Records from a collection
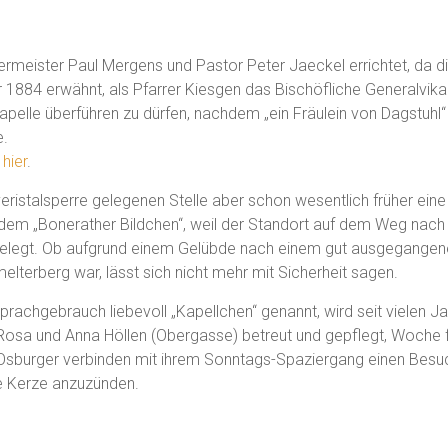
rmeister Paul Mergens und Pastor Peter Jaeckel errichtet, da di
 1884 erwähnt, als Pfarrer Kiesgen das Bischöfliche Generalvikari
apelle überführen zu dürfen, nachdem „ein Fräulein von Dagstuhl
e.
e
hier
.
iveristalsperre gelegenen Stelle aber schon wesentlich früher ein
dem „Bonerather Bildchen“, weil der Standort auf dem Weg nach 
ht belegt. Ob aufgrund einem Gelübde nach einem gut ausgegange
elterberg war, lässt sich nicht mehr mit Sicherheit sagen.
achgebrauch liebevoll „Kapellchen“ genannt, wird seit vielen Ja
Rosa und Anna Höllen (Obergasse) betreut und gepflegt, Woche
 Osburger verbinden mit ihrem Sonntags-Spaziergang einen Besuc
e Kerze anzuzünden.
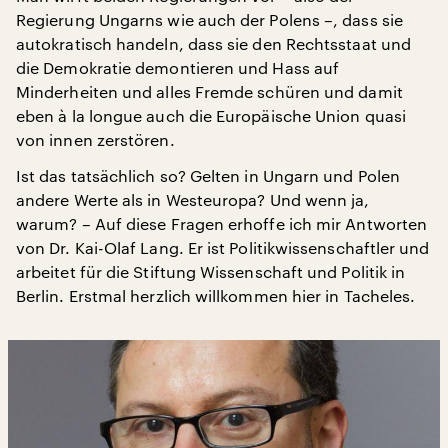
Regierung Ungarns wie auch der Polens –, dass sie
autokratisch handeln, dass sie den Rechtsstaat und
die Demokratie demontieren und Hass auf
Minderheiten und alles Fremde schüren und damit
eben à la longue auch die Europäische Union quasi
von innen zerstören.
Ist das tatsächlich so? Gelten in Ungarn und Polen
andere Werte als in Westeuropa? Und wenn ja,
warum? – Auf diese Fragen erhoffe ich mir Antworten
von Dr. Kai-Olaf Lang. Er ist Politikwissenschaftler und
arbeitet für die Stiftung Wissenschaft und Politik in
Berlin. Erstmal herzlich willkommen hier in Tacheles.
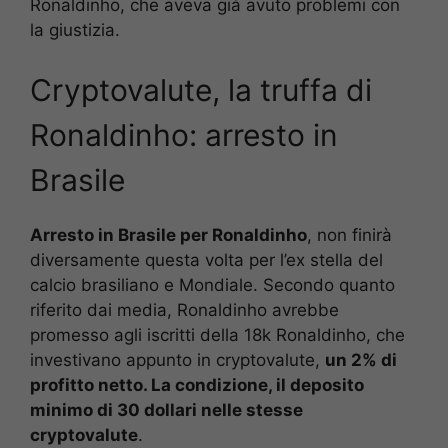
Ronaldinho, che aveva già avuto problemi con
la giustizia.
Cryptovalute, la truffa di
Ronaldinho: arresto in
Brasile
Arresto in Brasile per Ronaldinho
, non finirà
diversamente questa volta per l’ex stella del
calcio brasiliano e Mondiale. Secondo quanto
riferito dai media, Ronaldinho avrebbe
promesso agli iscritti della 18k Ronaldinho, che
investivano appunto in cryptovalute,
un 2% di
profitto netto. La condizione, il deposito
minimo di 30 dollari nelle stesse
cryptovalute
.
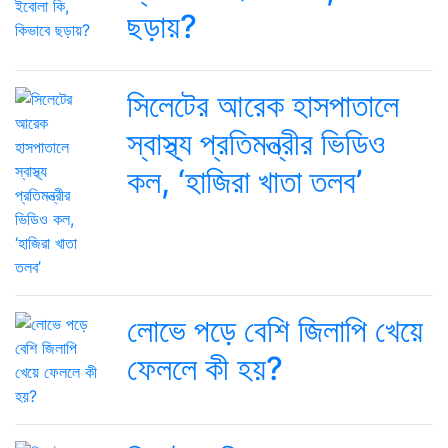
ছড়ায়?
সিলেটের আরেক হাসপাতালে
স্বাস্থ্য প্রতিমন্ত্রীর ভিডিও
কল, ‘হাজিরা খাতা তলব’
লোভে পড়ে বেশি জিলাপি খেয়ে
ফেললে কী হয়?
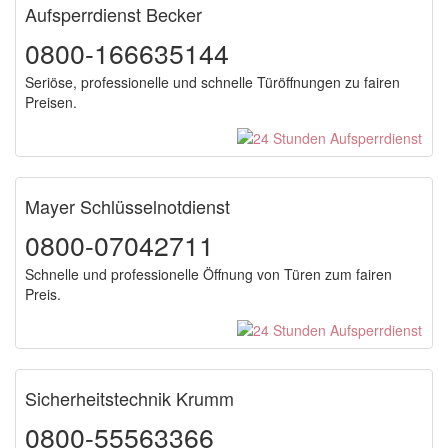
Aufsperrdienst Becker
0800-166635144
Seriöse, professionelle und schnelle Türöffnungen zu fairen
Preisen.
Mayer Schlüsselnotdienst
0800-07042711
Schnelle und professionelle Öffnung von Türen zum fairen
Preis.
Sicherheitstechnik Krumm
0800-55563366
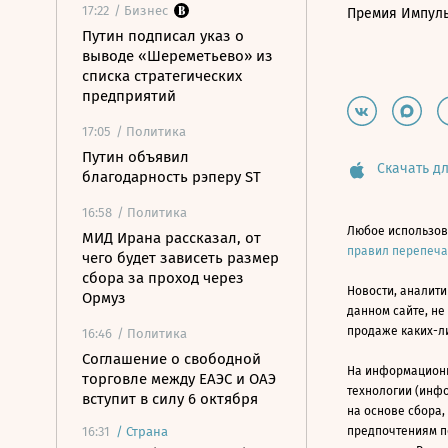
17:22
/ Бизнес
Премия Импул
Путин подписал указ о
выводе «Шереметьево» из
списка стратегических
предприятий
17:05
/ Политика
Путин объявил
Скачать дл
благодарность рэперу ST
16:58
/ Политика
Любое использов
МИД Ирана рассказал, от
правил перепеч
чего будет зависеть размер
сбора за проход через
Новости, аналити
Ормуз
данном сайте, не
продаже каких-л
16:46
/ Политика
Соглашение о свободной
На информацион
торговле между ЕАЭС и ОАЭ
технологии (инф
вступит в силу 6 октября
на основе сбора,
16:31
/
Страна
предпочтениям п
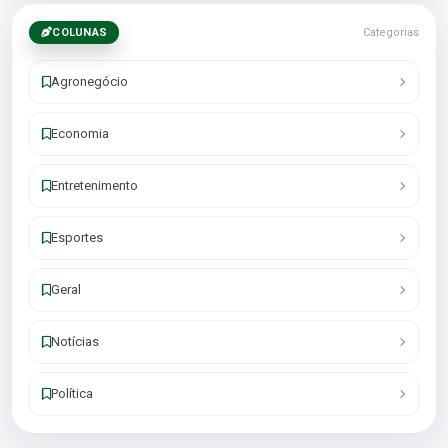
COLUNAS
Categorias
Agronegócio
Economia
Entretenimento
Esportes
Geral
Notícias
Política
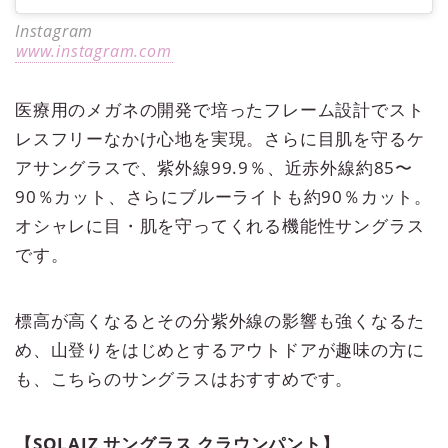
Instagram
www.instagram.com
医療用のメガネの開発で培ったフレーム設計でスト
レスフリーなかけ心地を実現。さらに目肌を守るケ
アサングラスで、紫外線99.9％、近赤外線約85〜
90％カット、さらにブルーライトも約90％カット。
オシャレに目・肌を守ってくれる機能性サングラス
です。
標高が高くなるとその分紫外線の影響も強くなるた
め、山登りをはじめとするアウトドアが趣味の方に
も、こちらのサングラスはおすすめです。
【SOLAIZ サングラス クラウンパント】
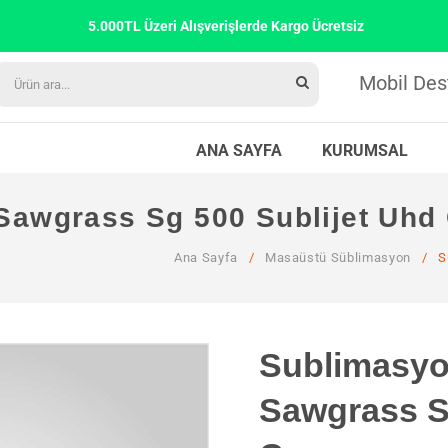
5.000TL Üzeri Alışverişlerde Kargo Ücretsiz
Mobil Des
ANA SAYFA
KURUMSAL
awgrass Sg 500 Sublijet Uhd
Ana Sayfa
/
Masaüstü Süblimasyon
/
S
Sublimasy
Sawgrass S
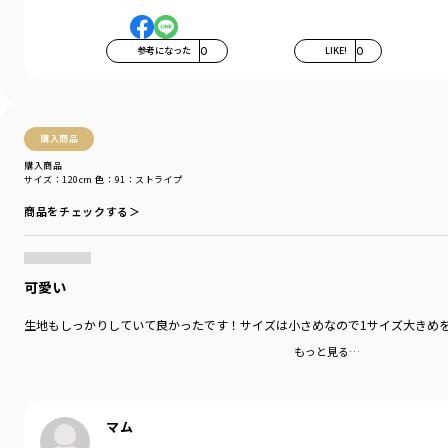
＃drc＃おとこのこ＃おんなのこ＃ボーイズ＃ガールズ
＃通園コーデ＃通学コーデ＃小学生コーデ
参考になった
0
LIKE!
0
＃プチプラ＃プチプラ子供服＃子供服通販
＃お揃い＃お揃いコーデ
＃ペア＃ペアコーデ
＃リンク＃リンクコーデ
購入商品
＃ユニセックス
購入商品
サイズ：120cm
色：91：ストライプ
着用イメージ/カラー：ベージュ
モデル：身長120.0cm 体重21kg
商品をチェックする＞
サイズ：サイズ130
ブランド
／
DRC branshes
シーズン
／
アウトレット
可愛い
カテゴリ
／
ボトムス
>
ショートパンツ・ハーフパンツ
カラー
／
ブラウン
生地もしっかりしていて良かったです！サイズは小さめなので1サイズ大きめ
性別タイプ
／
BOY
もっと見る…
対象イベント
／
再値下げアイテム
商品番号
／
16-5231-317
マム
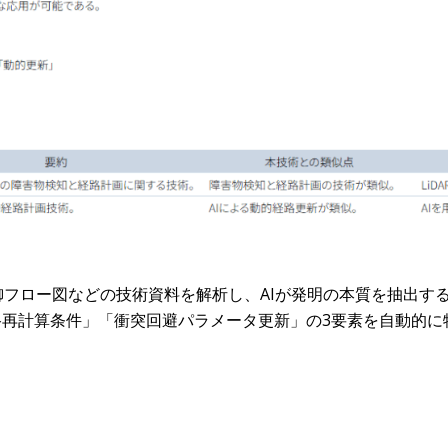
・制御フロー図などの技術資料を解析し、AIが発明の本質を抽出す
路再計算条件」「衝突回避パラメータ更新」の3要素を自動的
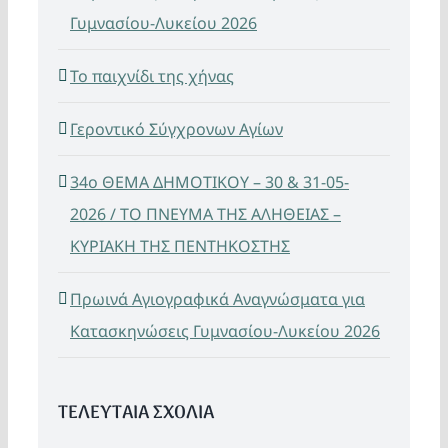
Γυμνασίου-Λυκείου 2026
Το παιχνίδι της χήνας
Γεροντικό Σύγχρονων Αγίων
34ο ΘΕΜΑ ΔΗΜΟΤΙΚΟΥ – 30 & 31-05-
2026 / ΤΟ ΠΝΕΥΜΑ ΤΗΣ ΑΛΗΘΕΙΑΣ –
ΚΥΡΙΑΚΗ ΤΗΣ ΠΕΝΤΗΚΟΣΤΗΣ
Πρωινά Αγιογραφικά Αναγνώσματα για
Κατασκηνώσεις Γυμνασίου-Λυκείου 2026
ΤΕΛΕΥΤΑΙΑ ΣΧΟΛΙΑ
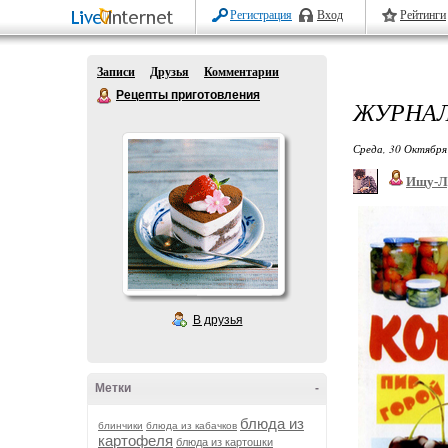
Регистрация
Вход
Рейтинги
Записи
Друзья
Комментарии
Рецепты приготовления
ЖУРНАЛ
Среда, 30 Октября
Ищу-Л
В друзья
Метки
-
блюда из
блинчики
блюда из кабачков
картофеля
блюда из картошки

Directions for this task. Taking the entries above, copy word for word the lines from the one with "Regierung Ungarns wie" up to and including the one with "calcio brasiliano e Mondiale. Secondo quanto", without any picture.

Answer to this task.
Regierung Ungarns wie auch der Polens –, dass sie
autokratisch handeln, dass sie den Rechtsstaat und
die Demokratie demontieren und Hass auf
Minderheiten und alles Fremde schüren und damit
eben à la longue auch die Europäische Union quasi
von innen zerstören.
Ist das tatsächlich so? Gelten in Ungarn und Polen
andere Werte als in Westeuropa? Und wenn ja,
warum? – Auf diese Fragen erhoffe ich mir Antworten
von Dr. Kai-Olaf Lang. Er ist Politikwissenschaftler und
arbeitet für die Stiftung Wissenschaft und Politik in
Berlin. Erstmal herzlich willkommen hier in Tacheles.
Ronaldinho, che aveva già avuto problemi con
la giustizia.
Cryptovalute, la truffa di
Ronaldinho: arresto in
Brasile
Arresto in Brasile per Ronaldinho
, non finirà
diversamente questa volta per l’ex stella del
calcio brasiliano e Mondiale. Secondo quanto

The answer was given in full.